HAVING dutifully participated in Football Friday for umpteen months, we are now being rounded up again to participate in Flag Friday. My spirit is willing, but the flag on my car is not just weak, it’s almost “late”. To translate for those who don’t grasp KZN-speak, that means deceased.

Not wanting to be a partypooper, I dutifully went in search of a new flag to fly, especially since it serves another purpose, but more of that later. First I tried the Victoria Street fence, where some Zimbabweans used to do a steady trade, but they had gone. Then I tried the traffic lights at Peter Kerchhoff Street and Victoria Road which used to be decked out like a United Nations parade, but that was also no more. Finally, I cruised along Sanctuary Road, trying to look honourably purposeful, lest I be accused of loitering with disreputable intent. Alas, not even one single salesperson of pre- owned car mirror covers was to be found. They have all disappeared as suddenly and silently as they appeared, like early morning mist over Maritzburg.

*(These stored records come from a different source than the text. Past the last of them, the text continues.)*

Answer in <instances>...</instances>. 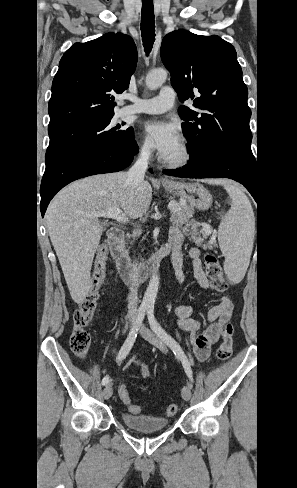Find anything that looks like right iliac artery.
Instances as JSON below:
<instances>
[{
  "mask_svg": "<svg viewBox=\"0 0 297 488\" xmlns=\"http://www.w3.org/2000/svg\"><path fill=\"white\" fill-rule=\"evenodd\" d=\"M146 310L147 308L144 307V306H141L138 310V314H137V317H136V321L133 325V327L131 328V331L129 332L128 336H127V339L125 340L123 346L121 347L119 353H118V356L116 358L117 362H120L122 361L127 355L128 353L130 352L135 340H136V337H137V334H138V330L144 320V317H145V313H146ZM109 382V376L106 375L103 379H102V385H106L107 383Z\"/></svg>",
  "mask_w": 297,
  "mask_h": 488,
  "instance_id": "right-iliac-artery-1",
  "label": "right iliac artery"
}]
</instances>
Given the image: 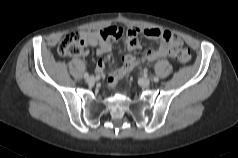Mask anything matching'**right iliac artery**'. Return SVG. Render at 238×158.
<instances>
[{"label":"right iliac artery","mask_w":238,"mask_h":158,"mask_svg":"<svg viewBox=\"0 0 238 158\" xmlns=\"http://www.w3.org/2000/svg\"><path fill=\"white\" fill-rule=\"evenodd\" d=\"M89 74L87 72L84 73V77L88 78Z\"/></svg>","instance_id":"82829eb1"}]
</instances>
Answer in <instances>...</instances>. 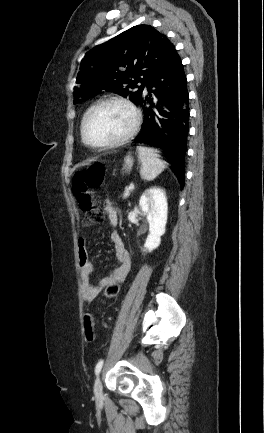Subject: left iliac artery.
I'll return each mask as SVG.
<instances>
[{
	"label": "left iliac artery",
	"instance_id": "44dca946",
	"mask_svg": "<svg viewBox=\"0 0 264 433\" xmlns=\"http://www.w3.org/2000/svg\"><path fill=\"white\" fill-rule=\"evenodd\" d=\"M104 361L100 360L95 367V374L98 375L101 371Z\"/></svg>",
	"mask_w": 264,
	"mask_h": 433
}]
</instances>
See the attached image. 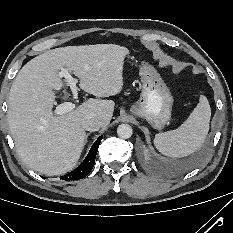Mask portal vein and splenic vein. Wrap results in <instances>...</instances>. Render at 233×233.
Returning a JSON list of instances; mask_svg holds the SVG:
<instances>
[{
  "label": "portal vein and splenic vein",
  "mask_w": 233,
  "mask_h": 233,
  "mask_svg": "<svg viewBox=\"0 0 233 233\" xmlns=\"http://www.w3.org/2000/svg\"><path fill=\"white\" fill-rule=\"evenodd\" d=\"M60 75L61 77H64L68 83V86H70L71 90H72V93H73V96L75 99H77V87H76V84L78 83V80L73 78L67 69H61V72H60ZM75 104L74 103H71V102H64L58 106H56L55 108V113L57 115H62V114H65L67 112H70L72 111L73 109H75Z\"/></svg>",
  "instance_id": "obj_1"
}]
</instances>
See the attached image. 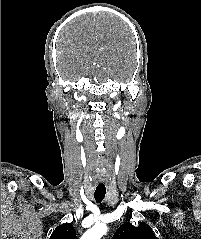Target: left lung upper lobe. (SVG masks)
<instances>
[{"instance_id":"5c2ea615","label":"left lung upper lobe","mask_w":201,"mask_h":239,"mask_svg":"<svg viewBox=\"0 0 201 239\" xmlns=\"http://www.w3.org/2000/svg\"><path fill=\"white\" fill-rule=\"evenodd\" d=\"M113 239H158L152 228L145 224L139 223L138 227L130 223L122 224L115 232Z\"/></svg>"}]
</instances>
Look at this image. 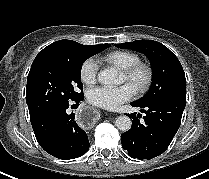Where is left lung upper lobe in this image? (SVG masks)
Returning a JSON list of instances; mask_svg holds the SVG:
<instances>
[{
    "label": "left lung upper lobe",
    "mask_w": 209,
    "mask_h": 179,
    "mask_svg": "<svg viewBox=\"0 0 209 179\" xmlns=\"http://www.w3.org/2000/svg\"><path fill=\"white\" fill-rule=\"evenodd\" d=\"M117 47L139 51L152 63L153 81L147 94L135 101L148 104L157 100L186 96V78L178 58L163 44L153 40H136L116 44Z\"/></svg>",
    "instance_id": "1"
}]
</instances>
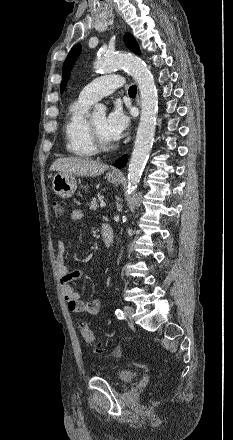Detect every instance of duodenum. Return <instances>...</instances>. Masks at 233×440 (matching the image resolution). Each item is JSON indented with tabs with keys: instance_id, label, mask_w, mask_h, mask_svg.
<instances>
[{
	"instance_id": "410a0bca",
	"label": "duodenum",
	"mask_w": 233,
	"mask_h": 440,
	"mask_svg": "<svg viewBox=\"0 0 233 440\" xmlns=\"http://www.w3.org/2000/svg\"><path fill=\"white\" fill-rule=\"evenodd\" d=\"M101 236L106 247L111 246L114 238L113 228L110 223L106 222L101 227Z\"/></svg>"
}]
</instances>
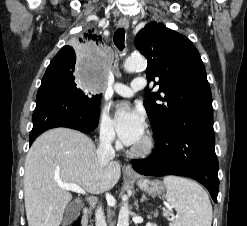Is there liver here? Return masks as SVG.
Instances as JSON below:
<instances>
[{"label":"liver","instance_id":"1","mask_svg":"<svg viewBox=\"0 0 247 226\" xmlns=\"http://www.w3.org/2000/svg\"><path fill=\"white\" fill-rule=\"evenodd\" d=\"M85 134L54 128L40 135L25 159L24 200L28 226H59L72 199L58 183H74L91 194L112 189L121 175L118 162L101 166Z\"/></svg>","mask_w":247,"mask_h":226}]
</instances>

Where have they gone, and what have they done with all their unsold stock? I find it hard to believe that they can have sold every­thing. After all, after the first round, who could have wanted a Greek or French flag? It’s not as though I’m asking for a sought-after Spanish flag, a German or even a BaGhana-BaGhana one. All I want is one SA flag to put on my car window. Where on Earth have they and those selling them gone?

Perhaps the sellers have taken a long-distance taxi home for some R&R, but what of their unsold stock? One national chain store offered to turn discarded flags into duvet covers and pillow cases. A youthful journo suggested they become miniskirts, bikinis or hair bandanas for the young and glamo­rous. These are dubious ideas. National pride and protocol dictate that the flags of nations be treated with the respect due an important symbol, hence the gravity with which flag-burning protests are viewed in many countries. A browse through Wikipedia will tell you how seriously some countries take their flags, dedicating laws to defining just how they may or may not be treated.

Earlier mention of car mirror covers reminds me of interesting uses to which I have seen them put. The first flashed past me stretched over a cyclist’s crash helmet, while the second was shielding a small baby’s head from the sun. However, for lateral thinking, neither of these have any­thing on the one I saw in the northern Berg secured over a container of sugar as protection against insects.

I must confess that my desire to purchase another flag for my car has a motivation that has less to do with national fervour, and more to do with car parks. I have a long-abiding and seemingly incurable propensity for “losing’’ my motor vehicle in parking lots. The car guards at the mall have come to know me well. I’m the one they see from time to time wandering around with my arm in the air desperately activating the “open” button on my key hoping that my car will “beep” to tell me where it is. I can advise that this strategy is more successful at night than during the day. You can hear the sound more easily and — even better — see the flash of the headlights. Since my car started flying a flag, it has been a great deal easier to find it in a car park, especially since many others have removed theirs. So, if you find someone selling car flags, please buy me several. That way, my car will always be Proudly South African and I’ll be able to find it, long after the World Cup and Flag Friday have ended.